Friendship might be the key to well-being.

We all recognize having strong relationships is important for our well being. The world is filled with advice on how to improve your relationship with your family, your coworkers, and your romantic partner. But there’s precious little information on how to make and maintain friends.

That’s too bad because research studies consistently show that friend relationships are just as important as family ones in predicting psychological well-being. In fact, a 2010 meta-analysis, which combined data on 300,000 people across 148 studies, found a strong correlation between social relationships and life span. The size of the effect was similar to health-related behaviors such as smoking and exercise.

Is it possible to quantify how important it is to have friends?
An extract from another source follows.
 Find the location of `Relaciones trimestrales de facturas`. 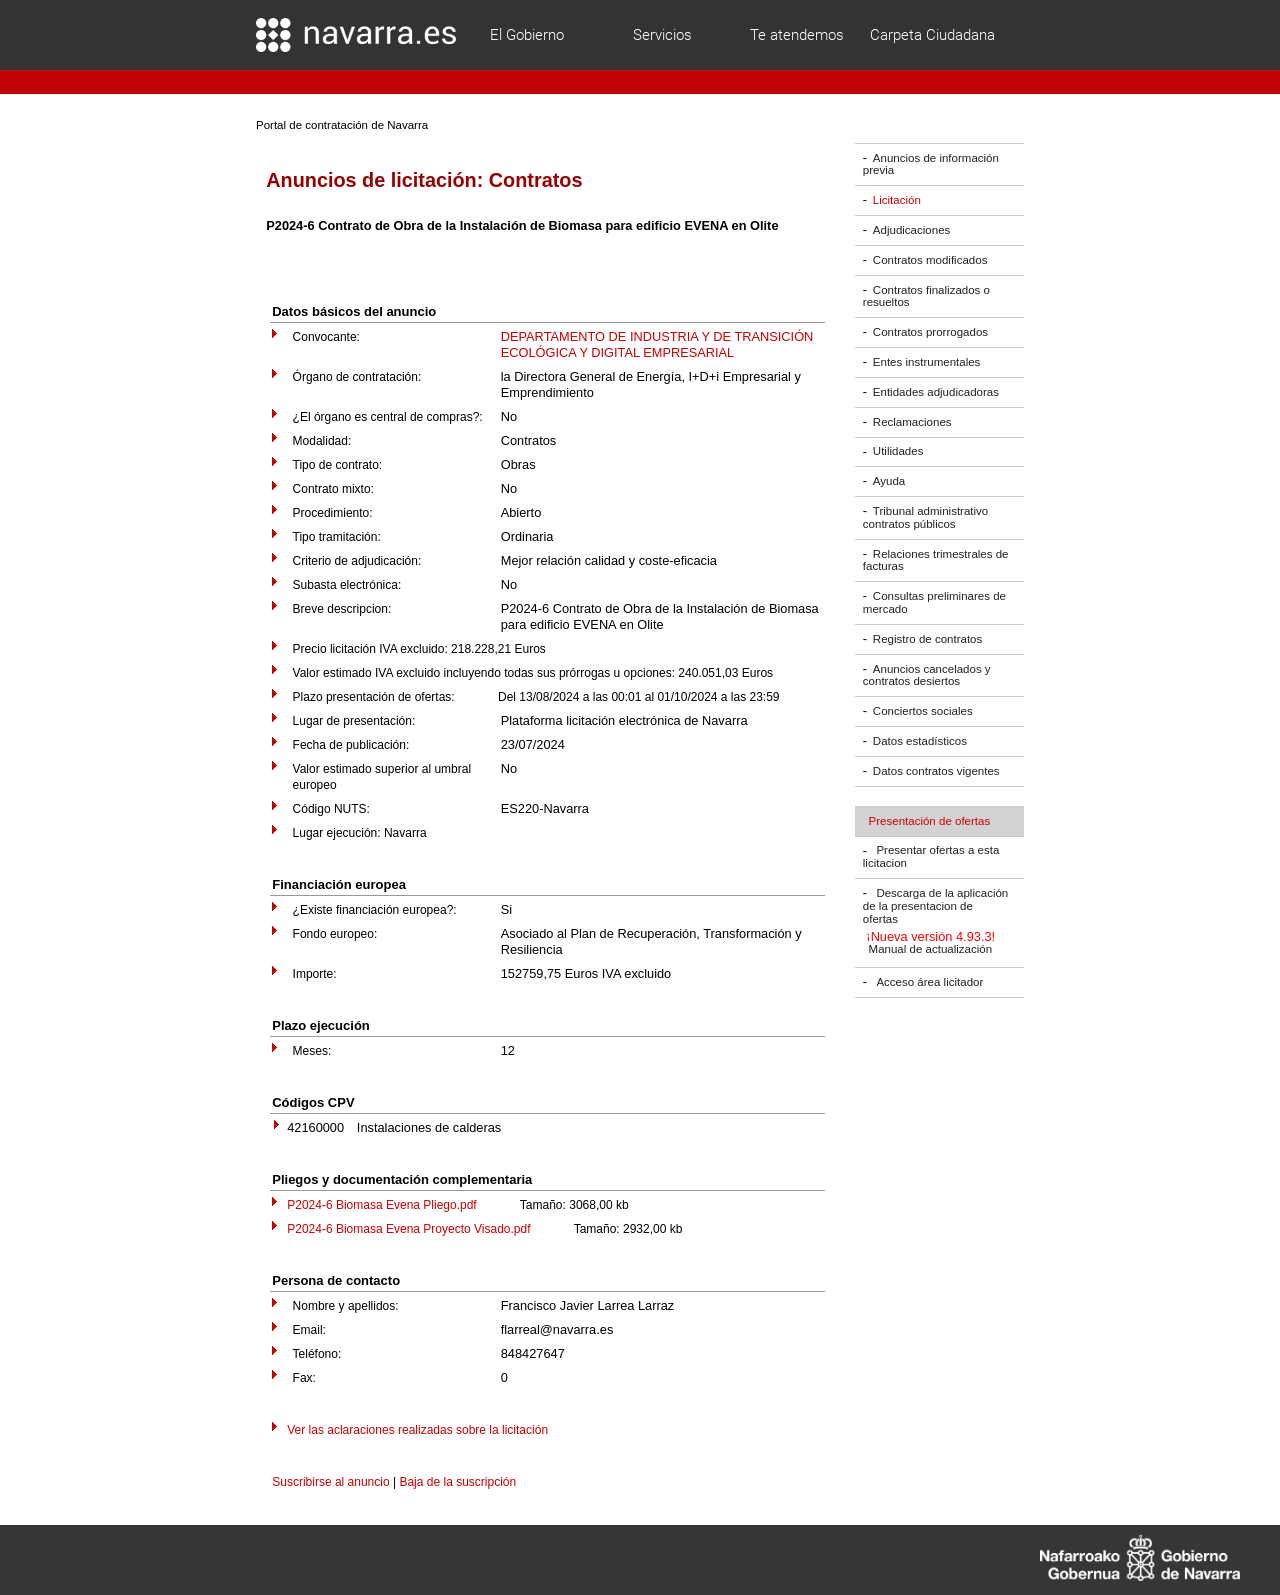

Relaciones trimestrales de facturas is located at coordinates (936, 560).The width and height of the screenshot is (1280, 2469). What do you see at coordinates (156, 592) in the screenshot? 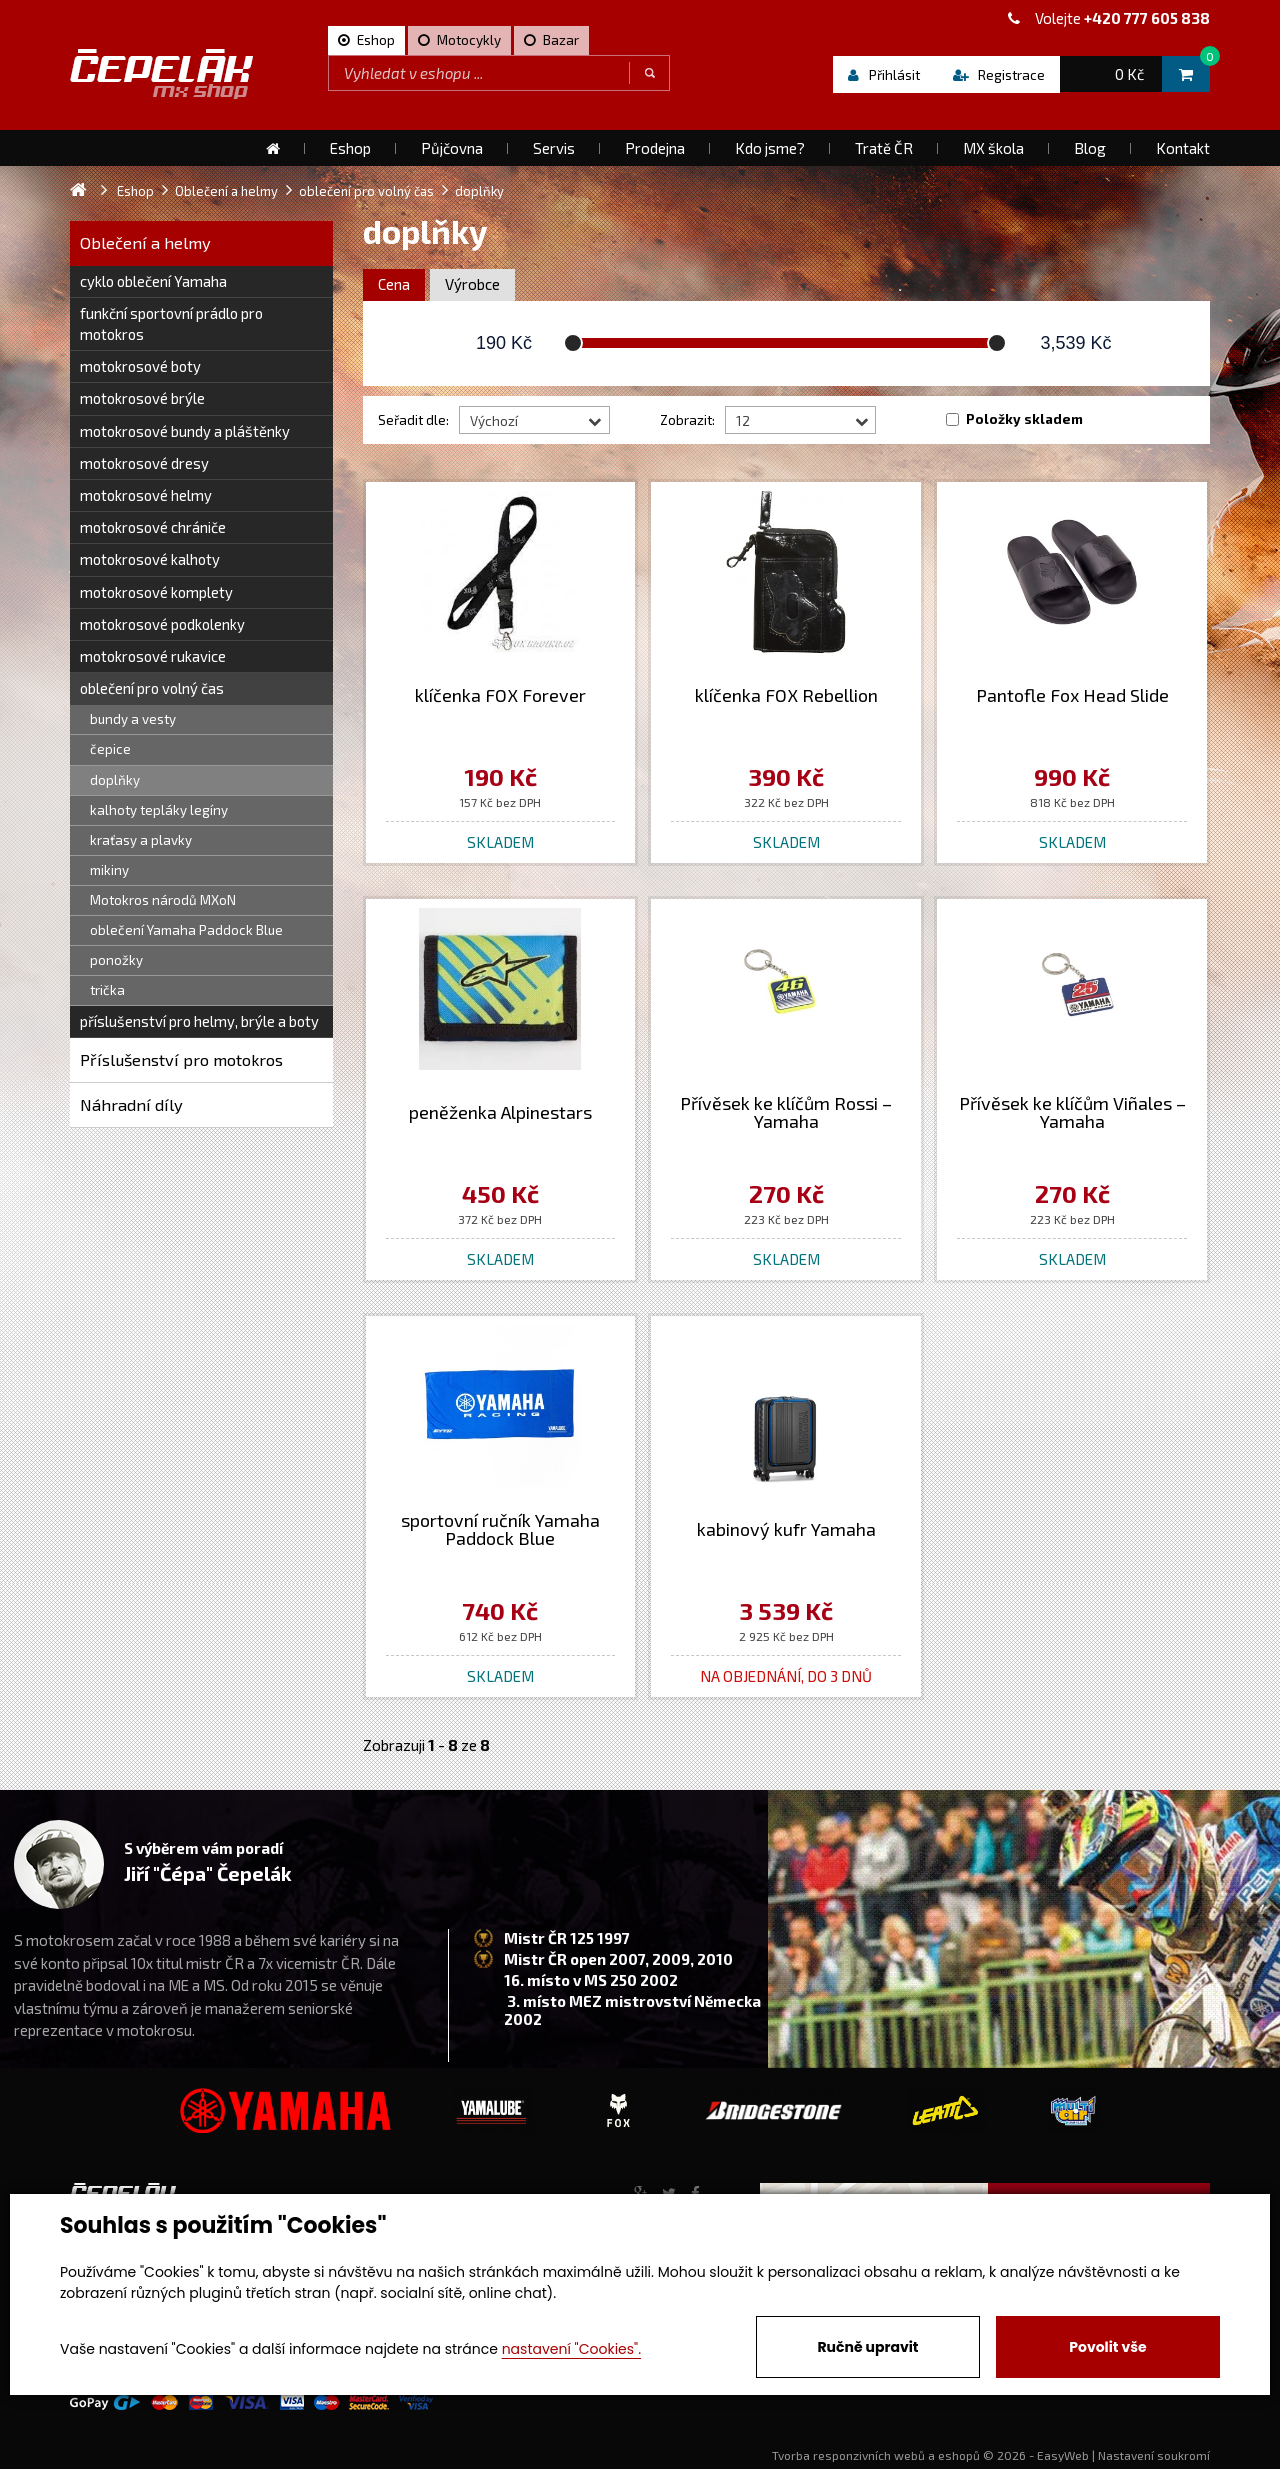
I see `motokrosové komplety` at bounding box center [156, 592].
A follow-up 2015 analysis, which combined data on 3.4 million people across 70 studies, found the absence of significant social connections had the same health risk as smoking 15 cigarettes a day. What’s more, loneliness led to worse outcomes than obesity. These findings held true for all ages.
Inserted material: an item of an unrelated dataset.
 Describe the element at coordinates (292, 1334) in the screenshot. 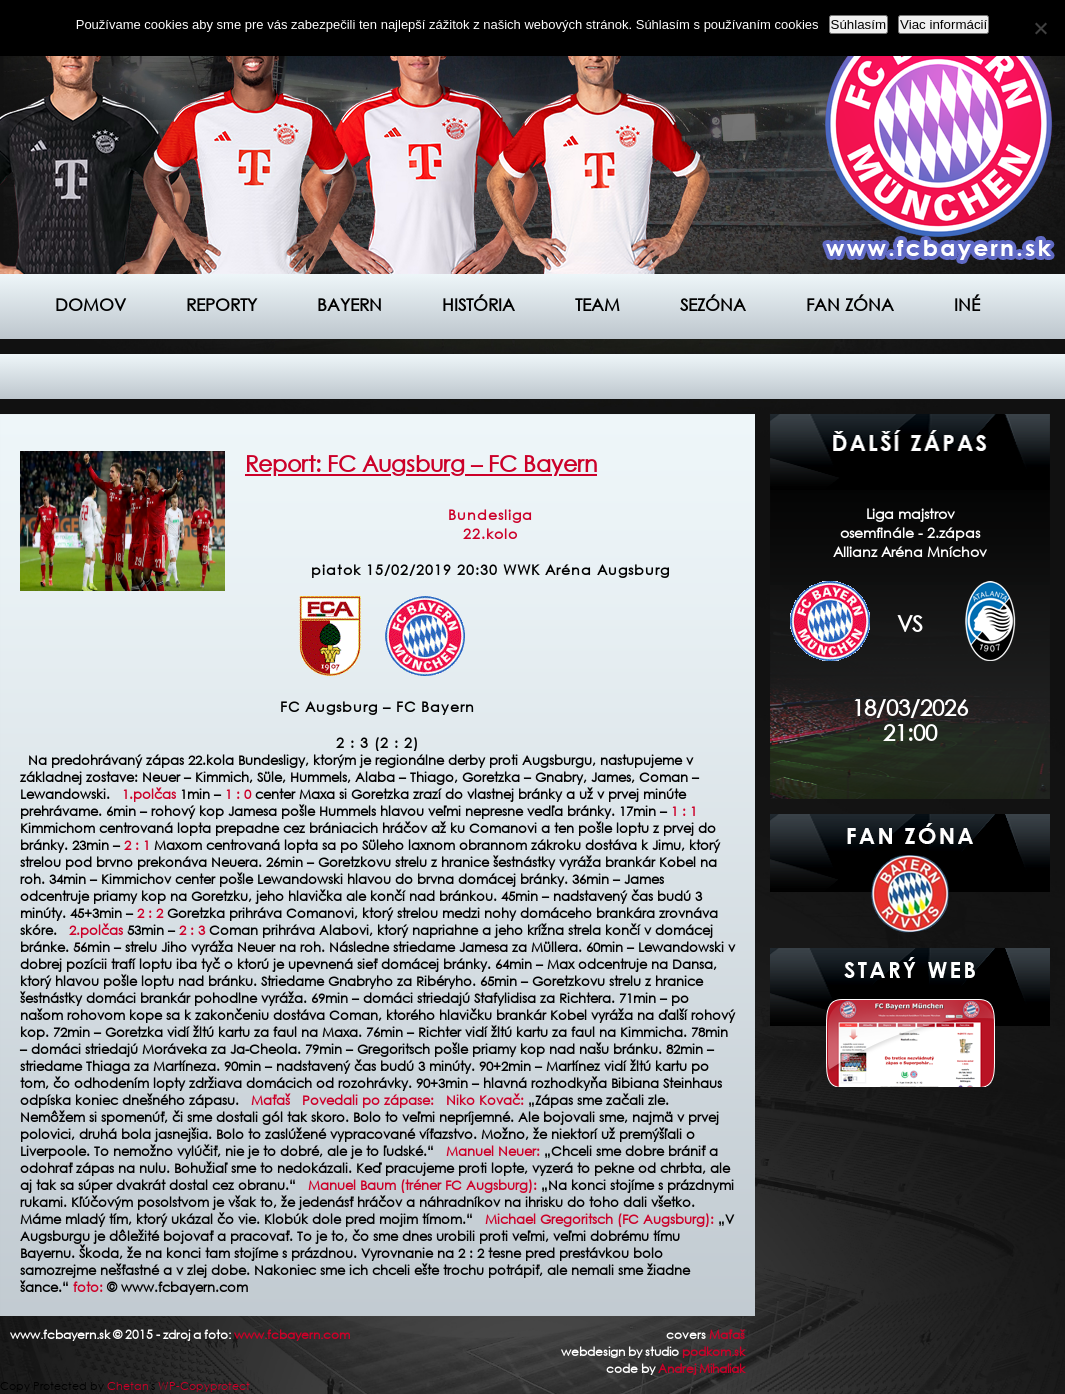

I see `www.fcbayern.com` at that location.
In her book The Friendship Cure, Kate Leaver summarizes much of this research and, in the process, makes a convincing argument for the value of friends. As she says,

… close relationships are the most important predictors of mortality, well above things like alcohol consumption, exercise and diet. With a network of reliable friends, we live longer and in better health.

Unfortunately, friendship usually is prioritized lower than other relationships. This is partly because people move and change jobs more frequently than they used to; physically and psychologically leaving people behind. In addition, online friends and followers are increasingly confused with deep friendship.

Depth of the friendship is critical. A recent study showed adults feel most comfortable if they have three to five close friends. And, if someone considers you their best friend, your satisfaction in life is significantly higher than those who don’t.

Unfortunately, people have fewer close friends than they used to. A 20-year study showed a drop from an average of three friends “they could discuss important things with” down to two. Even more critically, nearly 25% of the respondents had no one they could count on as a close friend; triple the number 20 years before.

A close friendship is a complex relationship which can be just as rewarding and confusing as family and marriage. Having friends with a wide range of backgrounds is advantageous, as diversity in relationships can be just as beneficial as diversity in business. Close friends complement other relationships.

Stay in touch with existing friends. Make a new one, if you can. Your life will be better because of it.